【特集】やっぱり最後はKYTが物をいう 全員指差し唱和なら恥ずかしくない/藤倉化成佐野事業所
労働安全衛生マネジメントシステムを導入している企業は、大手を中心に定着化の傾向がみられるが、労働災害をゼロにするためにはプラスアルファが必要として取り組んでいる企業がある。藤倉化成㈱佐野事業所(栃木・佐野市)では、マネジメントシステムの効果を認識しつつも災害ゼロを達成するには何かが足りないと考えた。安全確認の不足が最大の要因だということを発見、KYTによる指差し呼称の徹底化をめざした。ところが、指差し呼称を行うのは恥ずかしく勇気がいるため、なかなか思うようにいかない。
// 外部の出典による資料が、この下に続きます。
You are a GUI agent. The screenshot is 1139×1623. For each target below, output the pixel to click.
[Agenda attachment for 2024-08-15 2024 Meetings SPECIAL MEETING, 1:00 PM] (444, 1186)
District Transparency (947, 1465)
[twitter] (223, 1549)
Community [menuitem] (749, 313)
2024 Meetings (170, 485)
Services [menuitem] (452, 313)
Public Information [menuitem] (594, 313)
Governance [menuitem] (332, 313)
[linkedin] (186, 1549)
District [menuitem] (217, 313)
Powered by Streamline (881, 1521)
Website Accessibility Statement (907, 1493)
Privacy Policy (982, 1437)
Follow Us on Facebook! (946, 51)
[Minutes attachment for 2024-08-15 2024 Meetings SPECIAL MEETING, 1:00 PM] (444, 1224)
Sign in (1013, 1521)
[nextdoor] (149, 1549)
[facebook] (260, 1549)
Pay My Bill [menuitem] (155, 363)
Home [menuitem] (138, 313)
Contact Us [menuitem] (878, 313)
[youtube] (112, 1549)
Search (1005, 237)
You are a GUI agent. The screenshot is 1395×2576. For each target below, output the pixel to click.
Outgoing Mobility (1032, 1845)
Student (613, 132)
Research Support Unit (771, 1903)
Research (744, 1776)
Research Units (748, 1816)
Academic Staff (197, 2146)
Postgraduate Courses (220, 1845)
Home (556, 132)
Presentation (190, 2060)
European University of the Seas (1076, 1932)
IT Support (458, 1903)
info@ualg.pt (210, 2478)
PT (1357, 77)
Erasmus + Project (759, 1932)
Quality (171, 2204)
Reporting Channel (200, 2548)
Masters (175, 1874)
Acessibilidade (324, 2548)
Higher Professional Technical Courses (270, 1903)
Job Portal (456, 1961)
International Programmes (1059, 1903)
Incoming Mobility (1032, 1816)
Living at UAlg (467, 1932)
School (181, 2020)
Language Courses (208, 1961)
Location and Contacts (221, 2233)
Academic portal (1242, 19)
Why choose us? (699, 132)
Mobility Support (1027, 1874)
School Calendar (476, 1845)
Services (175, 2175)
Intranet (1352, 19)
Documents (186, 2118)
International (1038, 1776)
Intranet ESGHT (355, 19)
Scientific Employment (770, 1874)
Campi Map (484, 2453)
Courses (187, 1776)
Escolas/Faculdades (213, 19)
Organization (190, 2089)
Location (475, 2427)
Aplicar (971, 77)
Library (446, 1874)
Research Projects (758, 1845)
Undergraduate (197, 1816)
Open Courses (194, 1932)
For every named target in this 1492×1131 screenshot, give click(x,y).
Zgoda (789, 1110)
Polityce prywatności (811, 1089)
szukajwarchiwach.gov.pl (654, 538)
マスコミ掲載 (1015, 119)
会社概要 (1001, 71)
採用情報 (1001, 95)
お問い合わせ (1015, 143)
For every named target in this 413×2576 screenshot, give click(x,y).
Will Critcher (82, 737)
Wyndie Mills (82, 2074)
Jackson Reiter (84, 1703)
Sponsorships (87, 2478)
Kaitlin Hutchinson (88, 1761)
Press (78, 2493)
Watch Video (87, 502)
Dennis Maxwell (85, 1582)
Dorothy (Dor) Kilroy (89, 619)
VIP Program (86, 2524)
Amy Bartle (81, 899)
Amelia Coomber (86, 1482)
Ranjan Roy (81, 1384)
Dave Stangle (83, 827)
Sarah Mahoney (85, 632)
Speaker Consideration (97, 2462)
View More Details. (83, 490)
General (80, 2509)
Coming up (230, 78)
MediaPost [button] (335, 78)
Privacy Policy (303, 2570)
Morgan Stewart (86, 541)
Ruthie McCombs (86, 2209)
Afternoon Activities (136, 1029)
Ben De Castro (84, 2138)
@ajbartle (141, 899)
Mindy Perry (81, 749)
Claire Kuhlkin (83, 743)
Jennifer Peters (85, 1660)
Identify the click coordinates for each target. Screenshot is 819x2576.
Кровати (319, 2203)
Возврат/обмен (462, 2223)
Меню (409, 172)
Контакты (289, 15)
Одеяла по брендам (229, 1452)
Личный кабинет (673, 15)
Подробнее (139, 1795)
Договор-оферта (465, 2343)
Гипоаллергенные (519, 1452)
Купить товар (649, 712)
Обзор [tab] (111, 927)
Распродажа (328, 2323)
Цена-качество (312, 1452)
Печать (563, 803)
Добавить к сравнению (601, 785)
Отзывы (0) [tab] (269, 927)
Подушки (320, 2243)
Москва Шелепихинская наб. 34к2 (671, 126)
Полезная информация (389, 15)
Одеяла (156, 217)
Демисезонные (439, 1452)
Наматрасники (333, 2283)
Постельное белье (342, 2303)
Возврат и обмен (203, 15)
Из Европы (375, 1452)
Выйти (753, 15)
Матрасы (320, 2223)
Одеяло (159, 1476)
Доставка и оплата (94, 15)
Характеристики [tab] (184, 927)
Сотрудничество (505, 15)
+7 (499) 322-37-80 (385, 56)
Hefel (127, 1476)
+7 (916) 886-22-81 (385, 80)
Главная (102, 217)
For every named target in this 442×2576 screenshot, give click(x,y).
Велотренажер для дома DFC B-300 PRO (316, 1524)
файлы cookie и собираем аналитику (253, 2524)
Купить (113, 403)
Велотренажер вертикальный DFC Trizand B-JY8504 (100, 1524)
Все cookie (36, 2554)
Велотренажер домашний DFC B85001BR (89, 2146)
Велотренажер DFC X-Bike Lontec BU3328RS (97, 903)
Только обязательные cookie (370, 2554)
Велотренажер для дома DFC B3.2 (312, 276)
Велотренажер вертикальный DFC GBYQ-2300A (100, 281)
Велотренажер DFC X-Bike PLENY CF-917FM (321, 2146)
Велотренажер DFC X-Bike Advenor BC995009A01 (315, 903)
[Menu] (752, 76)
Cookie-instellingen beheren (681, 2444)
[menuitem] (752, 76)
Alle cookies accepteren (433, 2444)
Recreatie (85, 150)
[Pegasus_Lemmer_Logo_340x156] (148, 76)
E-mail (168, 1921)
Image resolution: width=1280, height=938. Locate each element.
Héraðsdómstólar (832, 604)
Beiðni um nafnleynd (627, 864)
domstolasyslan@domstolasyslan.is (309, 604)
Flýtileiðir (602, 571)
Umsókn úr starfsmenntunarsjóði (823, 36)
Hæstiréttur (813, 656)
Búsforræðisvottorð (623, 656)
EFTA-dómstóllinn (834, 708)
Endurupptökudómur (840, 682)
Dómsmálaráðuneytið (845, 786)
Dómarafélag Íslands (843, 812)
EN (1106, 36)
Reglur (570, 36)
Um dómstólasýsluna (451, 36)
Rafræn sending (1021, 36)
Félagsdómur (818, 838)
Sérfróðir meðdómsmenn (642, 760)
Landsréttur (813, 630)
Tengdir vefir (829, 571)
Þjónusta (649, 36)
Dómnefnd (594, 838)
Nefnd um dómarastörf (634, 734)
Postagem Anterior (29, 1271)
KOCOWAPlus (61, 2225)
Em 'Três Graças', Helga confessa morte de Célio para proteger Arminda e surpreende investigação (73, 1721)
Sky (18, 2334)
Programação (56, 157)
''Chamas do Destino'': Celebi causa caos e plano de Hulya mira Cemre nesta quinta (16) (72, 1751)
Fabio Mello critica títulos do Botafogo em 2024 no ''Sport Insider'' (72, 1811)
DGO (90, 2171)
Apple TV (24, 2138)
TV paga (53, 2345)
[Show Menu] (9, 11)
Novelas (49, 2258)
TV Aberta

そこで、全員による指差し唱和を実施したところ、恥ずかしさを克服できたという。災害ゼロ達成にはシステムに加え、やっぱり最後は地道な活動が有効のようだ。
目の前の対策に追われ
メタクリル樹脂合成技術の応用展開による航空機用風防ガラスや航空機塗料などのメーカーとして1938年に産声をあげた同社は現在、プラスチック用塗料、建築用塗料、導電性ペーストなどの電子材料、トナー用や粘接着剤用などの合成樹脂が主体となっている。コーティング材のメーカーとしての同社では労働安全衛生を経営の最優先課題として位置づける。
そんな同社が安衛活動の歴史のなかで、マネジメントシステム導入は最大の変化点だったととらえる。品質マネジメントシステムのISO9001、環境マネジメントシステムISO14001の認証取得に続き、労働安全衛生マネジメントシステムのBS-OHSAS18001の認証を2004年に所得した。
マネジメントシステム導入以前にも、安全衛生委員会活動を通じて、職場パトロールによる危険箇所の抽出や5S活動、ヒヤリ・ハットの提案などが実施されてきたものの、目の前の危険に対する対策に追われたのが現実のようだ。
こうしたことから、危険源の抽出とリスク評価、リスクの大きさに応じた災害予防を主軸にしたマネジメントシステム導入に踏み切った。「起こしてからでは取り返しのつかない」労働災害は、それまで地区レベルだった安全衛生活動を全社レベルの活動に引き上げ、組織体制や権限の明確化、労災の明確な定義と正確な状況把握につながったという。